The instructions above were withdrawn at some stage, and the policy no longer appears anywhere in Home Office guidance, but we understand it remains policy to provide the leaflet. Its absence from the policy documents makes it no less essential.
This failure to implement government policy on giving information to overseas domestic workers represents a substantial weakness in the mechanisms for protecting overseas domestic workers. Although these workers have substantial immigration rights as well as rights under UK employment law (for example, daily and weekly rest and annual leave) they are often not aware of these rights, and therefore, not able to enforce them.
The case of EK (Article 4 ECHR: Anti-Trafficking Convention) Tanzania  UKUT 00313 (IAC) established that the failure to provide information at entry clearance, in breach of Home Office policy, amounts to a breach of Article 4 European Convention of Human Rights. In some cases, this will have caused substantial loss: in EK, it was linked causally to the appellant developing tuberculosis and not obtaining treatment, causing substantial and permanent damage to her lungs. Note the possibility of damages claims arising from this and consider appropriate referrals to compensation.

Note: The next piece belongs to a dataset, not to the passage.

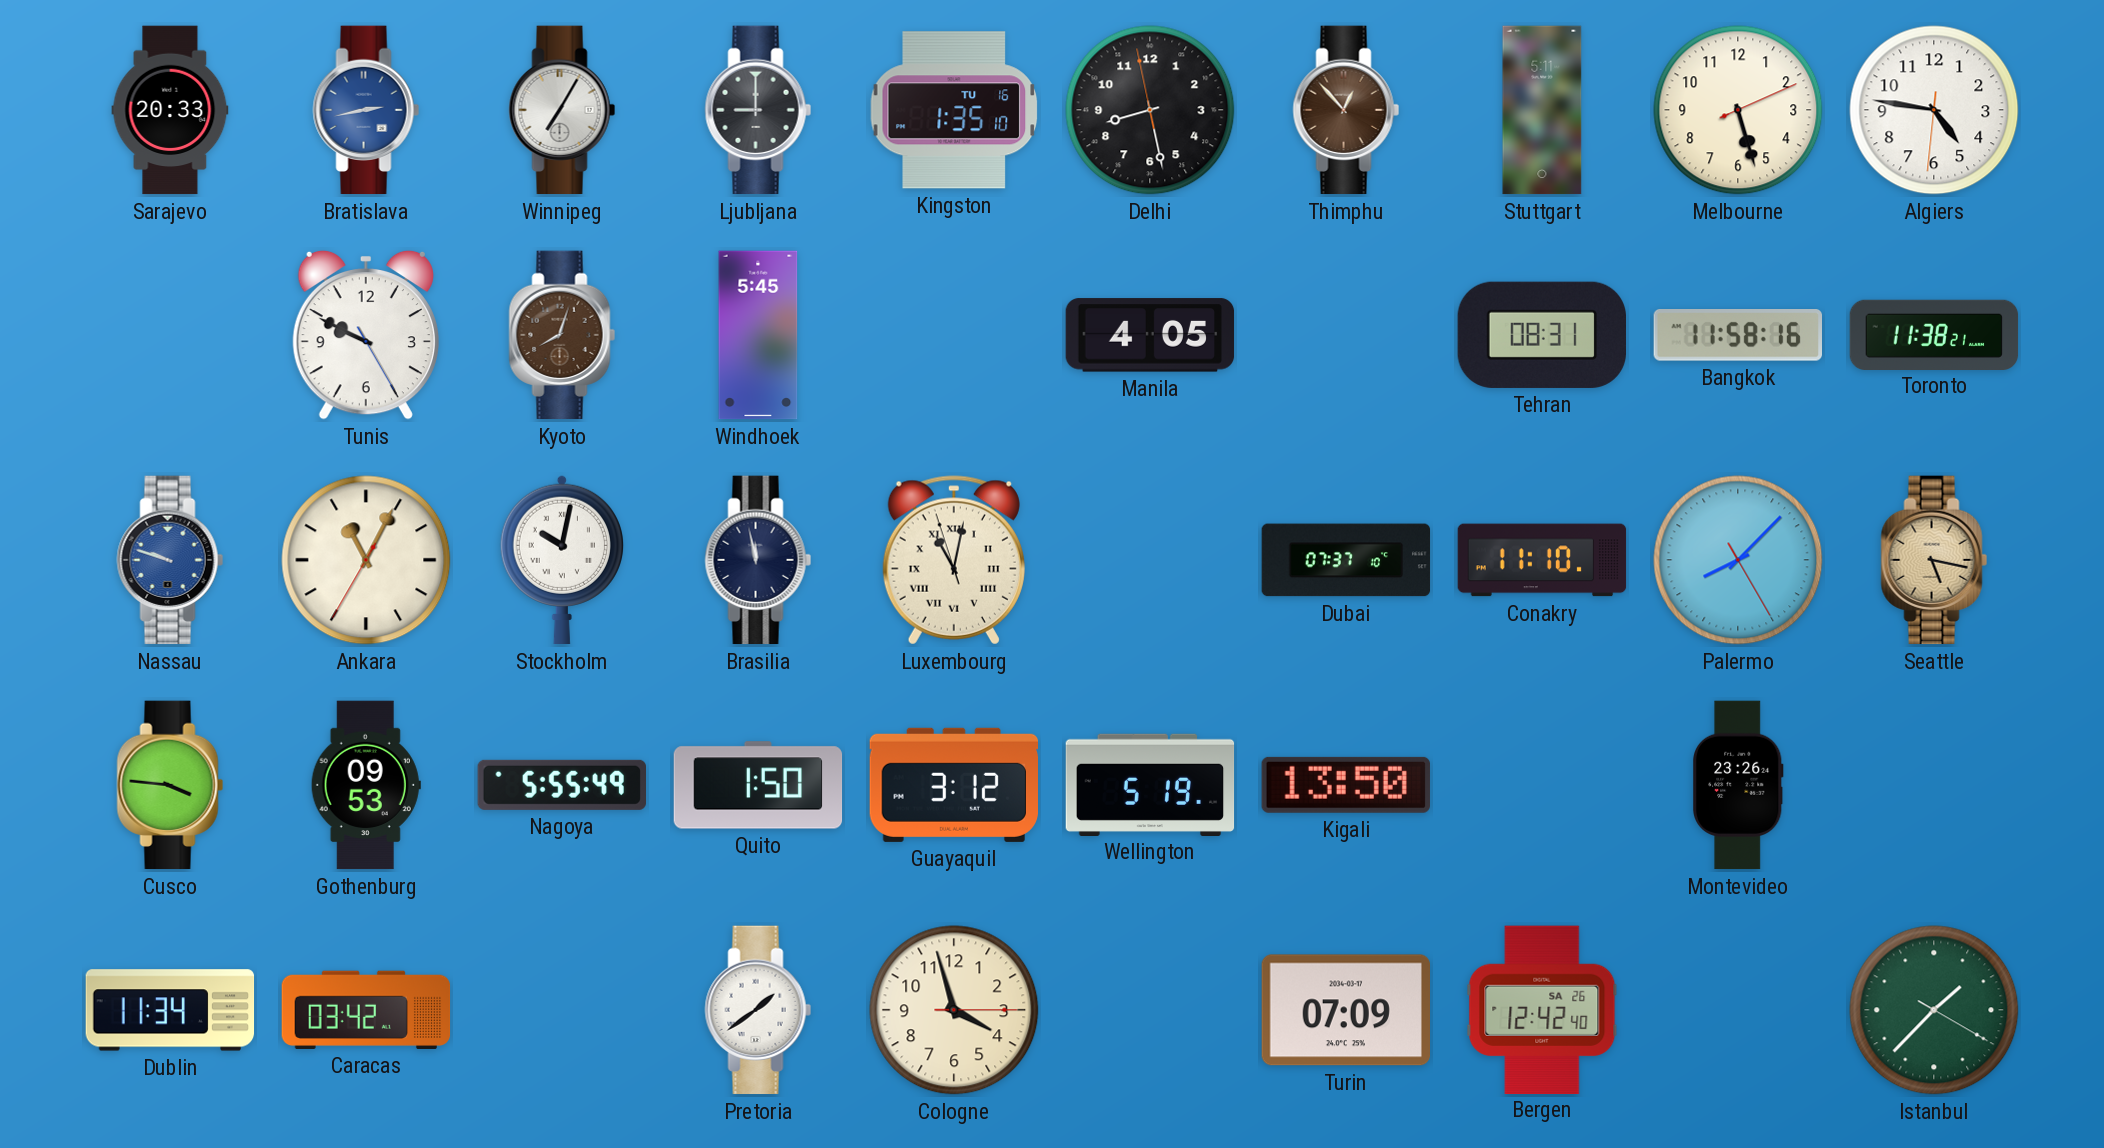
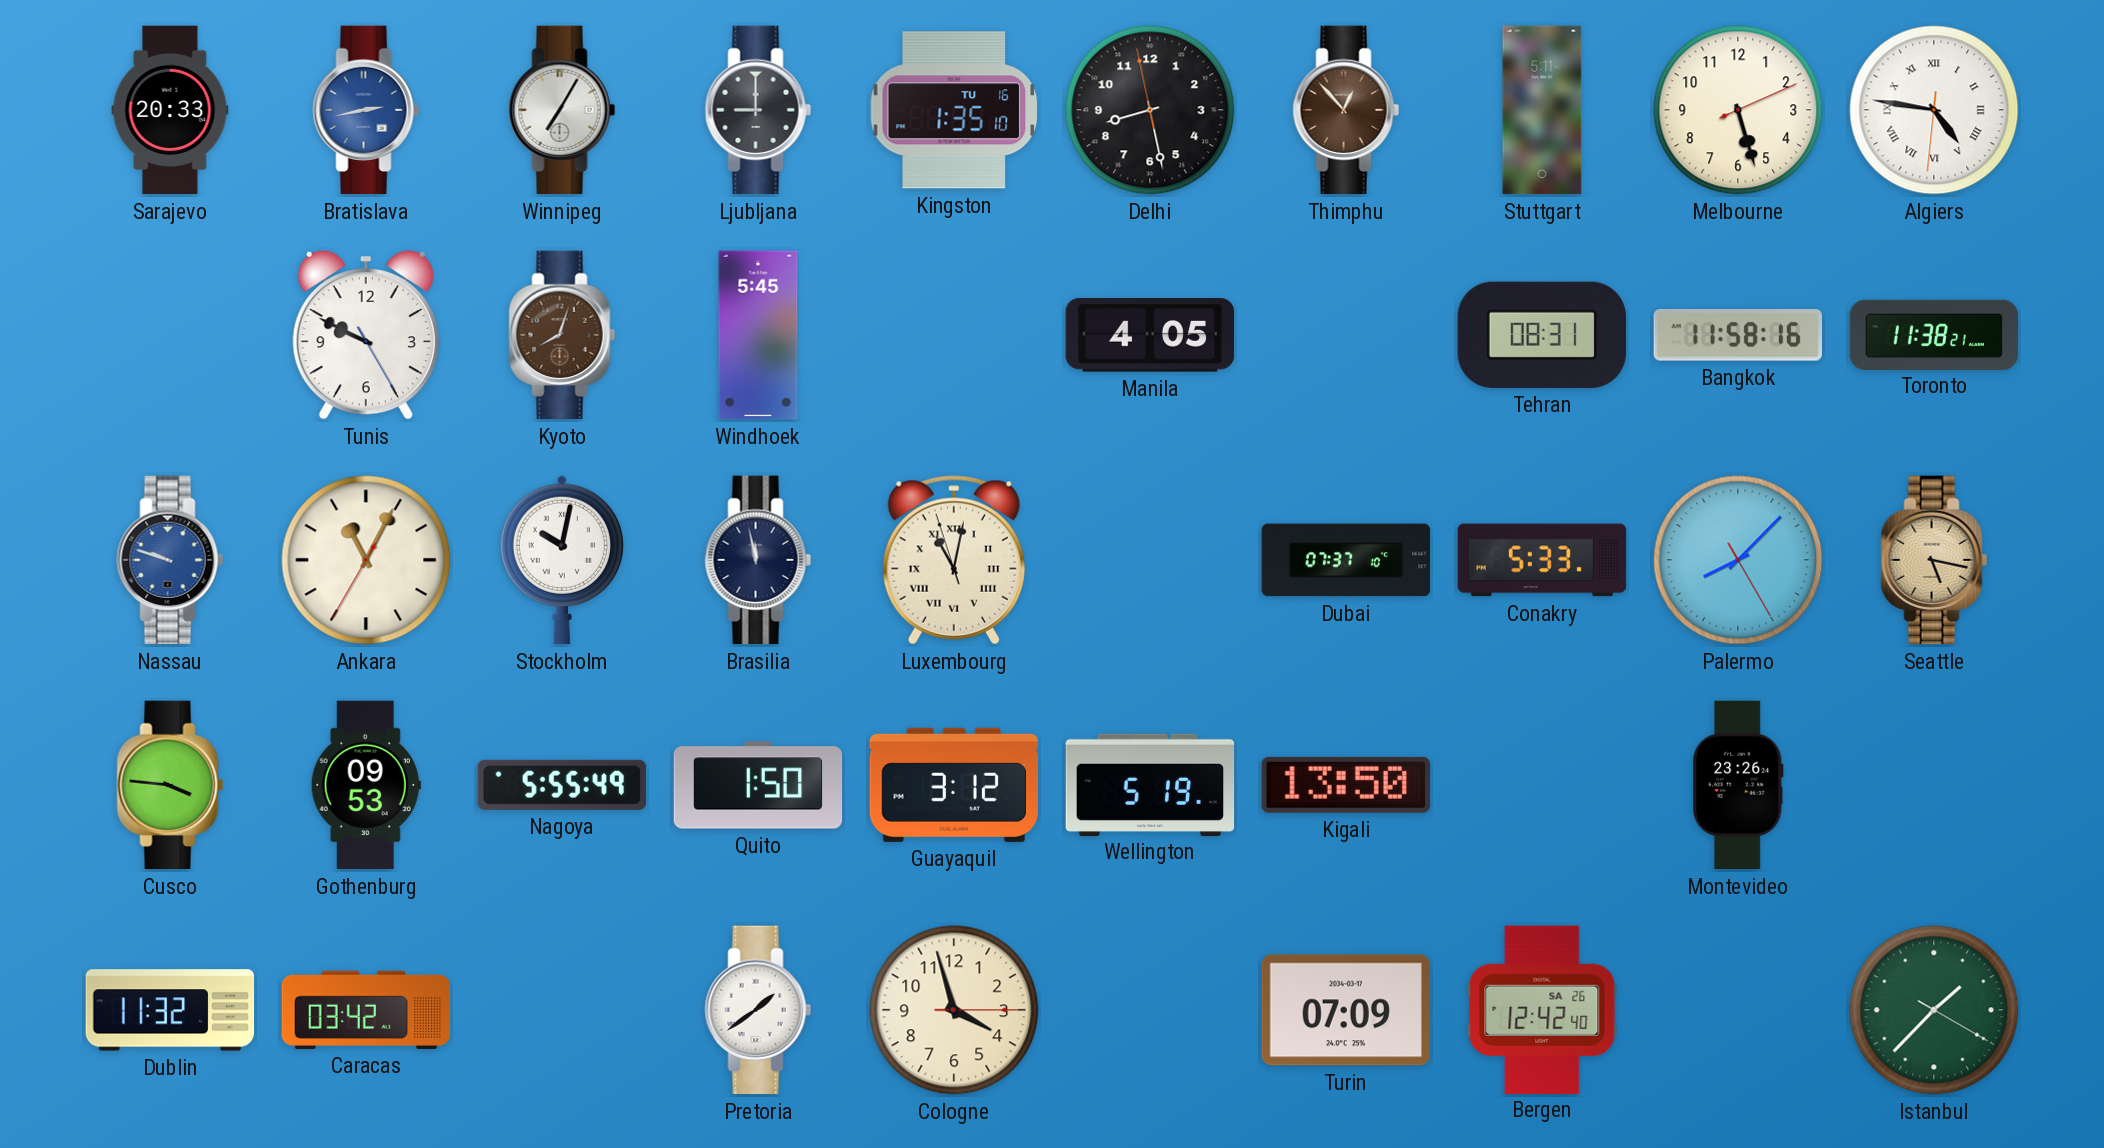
Algiers numerals: Arabic -> Roman
Conakry: 11:10 -> 5:33
Dublin: 11:34 -> 11:32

Following the Ewins report, published on 17 December 2015, the government said they would also arrange meetings for ODWs arriving in the UK to inform them of their rights (See, for example, parliament.uk/business/publications/written-questions-answers-statements/written-statement/Lords/2016-03-07/HLWS568/)
At the time of writing, no such meetings have been organised and, following a failed tender process, no contractor is yet in place to organise them. Where a domestic worker has been prejudiced by the government’s failure to inform them of their rights either pre- or post-entry, this may well breach their human rights under Article 4, ECHR. That might be relevant to their immigration situation, as in EK (probably argued in tandem with Article 8, private life rights), and to their right to compensation.
Overseas Domestic Workers pre 5 April 2012
While the numbers of people who this applies to are likely to be low, it is worth noting that different rules apply for those who arrived before 5 April 2012.
Overseas domestic workers in private households applying for entry on or
before 5 April 2012 are covered by rule 159A Immigration Rules. Among other benefits, people who fall within this category have the right to apply for indefinite leave to remain after five years of continuous employment.
Advice to ODW visa applicants and sponsors:
Home Office guidance:
This link provides guidance on the domestic workers in private households provisions of the Rules, and on domestic workers who are victims of slavery or human trafficking.
Kalayaan works with migrant domestic workers in the UK to improve and to help them access their rights. The immigration rights section of their website provides detailed information on the various domestic worker routes, including information on extending visas, and changing employers.
The Voice of Domestic Workers is a self-help grass-roots organisation made up of multi-national migrant domestic workers in the UK. It aims to empower migrant domestic workers to stand up and voice their opposition to any discrimination, inequality, slavery and all forms of abuse.
This review, published in December 2015 (author James Ewins), assesses how the rules for the admission of overseas domestic workers are effective in protecting them from abuse and exploitation (with some recommendations for changes, some of which have been implemented).